1

I have two DF's(railroadGreaterFile, railroadInputFile).

I want to drop records from railroadGreaterFile if data in MEMBER_NUM column from railroadGreaterFile is matching the data in MEMBER_NUM column from railroadInputFile

Below is what i used:

val columnrailroadInputFile = railroadInputFile.withColumn("check", lit("check"))
val railroadGreaterNotInput = railroadGreaterFile
                               .join(columnrailroadInputFile, Seq("MEMBER_NUM"), "left")
                               .filter($"check".isNull)
                               .drop($"check")

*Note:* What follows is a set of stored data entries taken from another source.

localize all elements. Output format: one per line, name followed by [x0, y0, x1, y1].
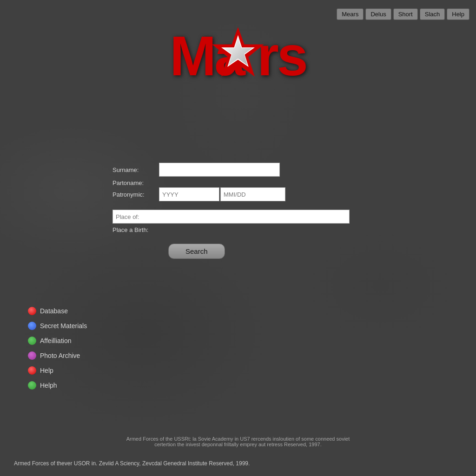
- sidebar-item-label: Database: [40, 307, 68, 315]
- footer-line2: certertion the inivest deponnal friltall…: [87, 442, 389, 447]
- nav-mears[interactable]: Mears: [337, 8, 364, 20]
- patronymic-input[interactable]: [159, 187, 219, 201]
- sidebar-item-help[interactable]: Help: [28, 366, 87, 375]
- sidebar-icon: [28, 337, 36, 345]
- search-button[interactable]: Search: [168, 244, 225, 259]
- sidebar-item-label: Affeilliation: [40, 337, 71, 344]
- footer-bottom: Armed Forces of thever USOR in. Zeviid A…: [14, 460, 250, 467]
- logo-area: Ma rs: [122, 28, 354, 84]
- partoname-label: Partoname:: [112, 179, 364, 186]
- sidebar-item-label: Help: [40, 367, 53, 374]
- sidebar-icon: [28, 307, 36, 315]
- patronymic-row: Patronymic:: [112, 187, 364, 201]
- footer-center: Armed Forces of the USSRt: la Sovie Acad…: [87, 436, 389, 447]
- surname-input[interactable]: [159, 163, 280, 177]
- place-input[interactable]: [112, 210, 350, 224]
- place-row: [112, 210, 364, 224]
- date-input[interactable]: [220, 187, 285, 201]
- nav-help[interactable]: Help: [447, 8, 469, 20]
- logo: Ma rs: [170, 28, 306, 84]
- sidebar-icon: [28, 381, 36, 390]
- surname-row: Surname:: [112, 163, 364, 177]
- sidebar-icon: [28, 351, 36, 360]
- sidebar-item-label: Helph: [40, 382, 57, 389]
- sidebar-icon: [28, 366, 36, 375]
- nav-short[interactable]: Short: [393, 8, 418, 20]
- patronymic-label: Patronymic:: [112, 191, 159, 198]
- search-button-container: Search: [112, 237, 364, 259]
- top-nav: MearsDelusShortSlachHelp: [337, 8, 469, 20]
- sidebar-item-database[interactable]: Database: [28, 307, 87, 315]
- sidebar-icon: [28, 322, 36, 330]
- sidebar-item-affeilliation[interactable]: Affeilliation: [28, 337, 87, 345]
- surname-label: Surname:: [112, 166, 159, 173]
- nav-delus[interactable]: Delus: [365, 8, 391, 20]
- nav-slach[interactable]: Slach: [420, 8, 445, 20]
- sidebar: DatabaseSecret MaterialsAffeilliationPho…: [28, 307, 87, 396]
- sidebar-item-label: Secret Materials: [40, 322, 87, 330]
- search-form: Surname: Partoname: Patronymic: Place a …: [112, 163, 364, 259]
- place-birth-label: Place a Birth:: [112, 226, 364, 233]
- footer-line1: Armed Forces of the USSRt: la Sovie Acad…: [87, 436, 389, 442]
- sidebar-item-secret-materials[interactable]: Secret Materials: [28, 322, 87, 330]
- sidebar-item-label: Photo Archive: [40, 352, 80, 359]
- sidebar-item-photo-archive[interactable]: Photo Archive: [28, 351, 87, 360]
- sidebar-item-helph[interactable]: Helph: [28, 381, 87, 390]
- star-icon: [210, 25, 266, 81]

Doing above, records are dropped, however i witnessed railroadGreaterNotInput's schema is combination of my DF1 and DF2 so when I try to write the railroadGreaterNotInput's data to file, it gives me below error

org.apache.spark.sql.AnalysisException: Reference 'GROUP_NUM' is ambiguous, could be: GROUP_NUM#508, GROUP_NUM#72

What should i be doing so that railroadGreaterNotInput would only contain fields from railroadGreaterFile DF?

philantrovert
  • 9,904
  • 3
  • 37
  • 61
  • You can rename the conflicting column names from railroadInputFile and just select railroadGreaterFile dataframe columns only after you join them – Ramesh Maharjan May 03 '18 at 10:57

1 Answers1

2

You can only select the MEMBER_NUM while joining

val columnrailroadInputFile = railroadInputFile.withColumn("check", lit("check"))
val railroadGreaterNotInput = railroadGreaterFile.join(
    columnrailroadInputFile.select("MEMBER_NUM", "check"), Seq("MEMBER_NUM"), "left")
   .filter($"check".isNull).drop($"check")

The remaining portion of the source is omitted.